··· Data shown

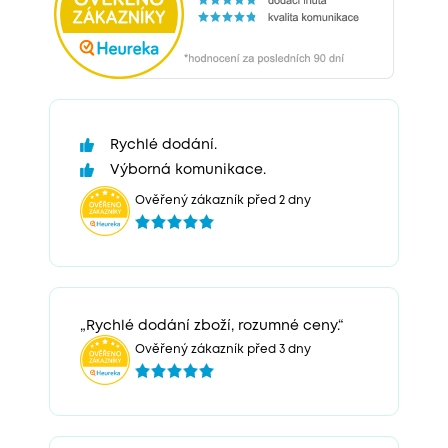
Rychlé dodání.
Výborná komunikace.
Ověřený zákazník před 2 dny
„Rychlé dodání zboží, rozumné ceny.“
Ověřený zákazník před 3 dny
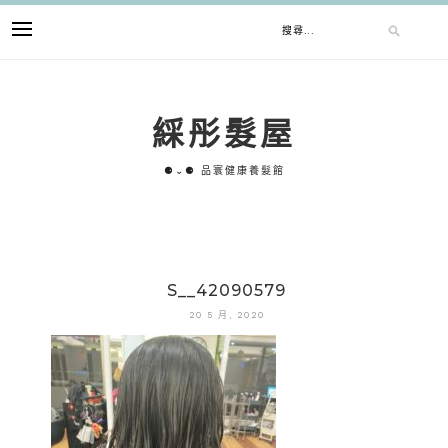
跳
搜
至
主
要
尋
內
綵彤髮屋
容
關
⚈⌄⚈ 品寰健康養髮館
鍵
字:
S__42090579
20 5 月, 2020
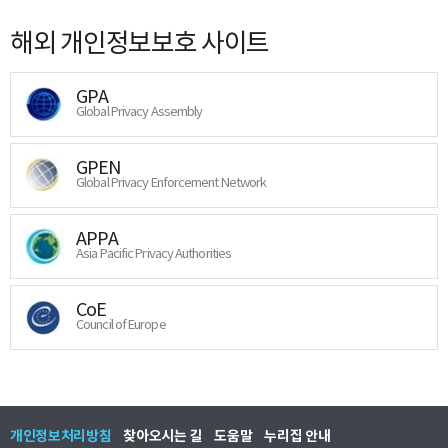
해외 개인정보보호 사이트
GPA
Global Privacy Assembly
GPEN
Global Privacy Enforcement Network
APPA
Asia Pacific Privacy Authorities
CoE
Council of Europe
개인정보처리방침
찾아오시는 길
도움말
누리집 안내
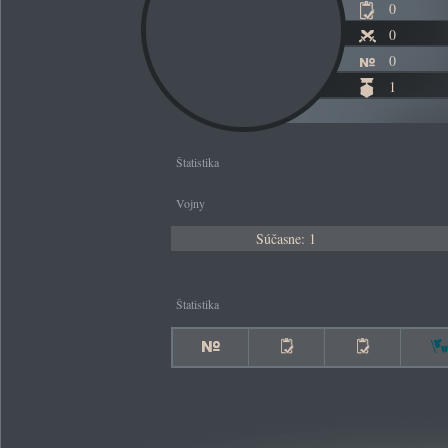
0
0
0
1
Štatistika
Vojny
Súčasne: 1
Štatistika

······

Required work: Leaving the pictures out, transcribe the entries above exactly as written.

Answer to this task:
Rychlé dodání.
Výborná komunikace.
Ověřený zákazník před 2 dny
„Rychlé dodání zboží, rozumné ceny.“
Ověřený zákazník před 3 dny
跳
搜
至
主
要
尋
內
綵彤髮屋
容
關
⚈⌄⚈ 品寰健康養髮館
鍵
字:
S__42090579
20 5 月, 2020
해외 개인정보보호 사이트
GPA
Global Privacy Assembly
GPEN
Global Privacy Enforcement Network
APPA
Asia Pacific Privacy Authorities
CoE
Council of Europe
개인정보처리방침
찾아오시는 길
도움말
누리집 안내
0
0
0
1
Štatistika
Vojny
Súčasne: 1
Štatistika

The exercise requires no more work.